> Work to be completed
Lines containing the word "books" are to be copied from the data below.

[Dataset entries]

+ + +

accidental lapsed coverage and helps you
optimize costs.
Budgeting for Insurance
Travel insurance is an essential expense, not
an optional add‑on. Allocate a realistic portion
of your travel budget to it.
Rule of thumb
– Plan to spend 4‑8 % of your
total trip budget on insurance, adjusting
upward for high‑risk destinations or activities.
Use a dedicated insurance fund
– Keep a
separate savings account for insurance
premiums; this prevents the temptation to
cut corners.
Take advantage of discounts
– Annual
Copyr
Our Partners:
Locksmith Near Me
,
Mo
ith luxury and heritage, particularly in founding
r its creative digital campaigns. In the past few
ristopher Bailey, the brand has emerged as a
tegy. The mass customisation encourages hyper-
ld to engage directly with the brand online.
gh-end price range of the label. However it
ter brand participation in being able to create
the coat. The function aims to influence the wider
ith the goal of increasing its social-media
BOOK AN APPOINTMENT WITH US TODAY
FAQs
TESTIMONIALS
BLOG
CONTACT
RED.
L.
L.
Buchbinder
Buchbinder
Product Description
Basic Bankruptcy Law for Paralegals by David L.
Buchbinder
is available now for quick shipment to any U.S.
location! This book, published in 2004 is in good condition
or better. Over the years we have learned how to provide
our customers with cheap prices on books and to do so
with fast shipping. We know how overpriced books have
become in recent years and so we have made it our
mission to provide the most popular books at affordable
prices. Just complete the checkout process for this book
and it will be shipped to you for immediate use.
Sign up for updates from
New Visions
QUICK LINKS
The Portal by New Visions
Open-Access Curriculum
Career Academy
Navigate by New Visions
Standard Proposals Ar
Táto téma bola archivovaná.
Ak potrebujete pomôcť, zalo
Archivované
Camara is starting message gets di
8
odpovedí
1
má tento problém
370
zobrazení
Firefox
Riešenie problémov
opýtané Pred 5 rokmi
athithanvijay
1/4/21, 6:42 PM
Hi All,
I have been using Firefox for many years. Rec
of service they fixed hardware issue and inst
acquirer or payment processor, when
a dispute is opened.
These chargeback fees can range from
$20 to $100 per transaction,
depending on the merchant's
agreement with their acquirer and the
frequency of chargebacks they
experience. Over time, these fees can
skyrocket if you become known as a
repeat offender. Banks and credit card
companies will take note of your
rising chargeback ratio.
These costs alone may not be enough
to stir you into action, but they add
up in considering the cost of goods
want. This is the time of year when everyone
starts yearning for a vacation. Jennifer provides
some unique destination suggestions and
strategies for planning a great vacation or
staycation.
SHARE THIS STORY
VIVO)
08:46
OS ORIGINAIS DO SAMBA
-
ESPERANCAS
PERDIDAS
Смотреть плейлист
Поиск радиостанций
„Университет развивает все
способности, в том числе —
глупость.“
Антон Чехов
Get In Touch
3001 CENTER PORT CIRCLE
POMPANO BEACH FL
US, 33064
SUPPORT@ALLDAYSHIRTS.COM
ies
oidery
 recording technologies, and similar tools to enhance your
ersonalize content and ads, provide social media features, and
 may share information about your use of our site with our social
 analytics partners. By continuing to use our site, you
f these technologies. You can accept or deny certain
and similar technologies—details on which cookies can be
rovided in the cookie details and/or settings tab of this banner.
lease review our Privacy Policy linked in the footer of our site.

+ + +

> Response to this exercise
our customers with cheap prices on books and to do so
with fast shipping. We know how overpriced books have
mission to provide the most popular books at affordable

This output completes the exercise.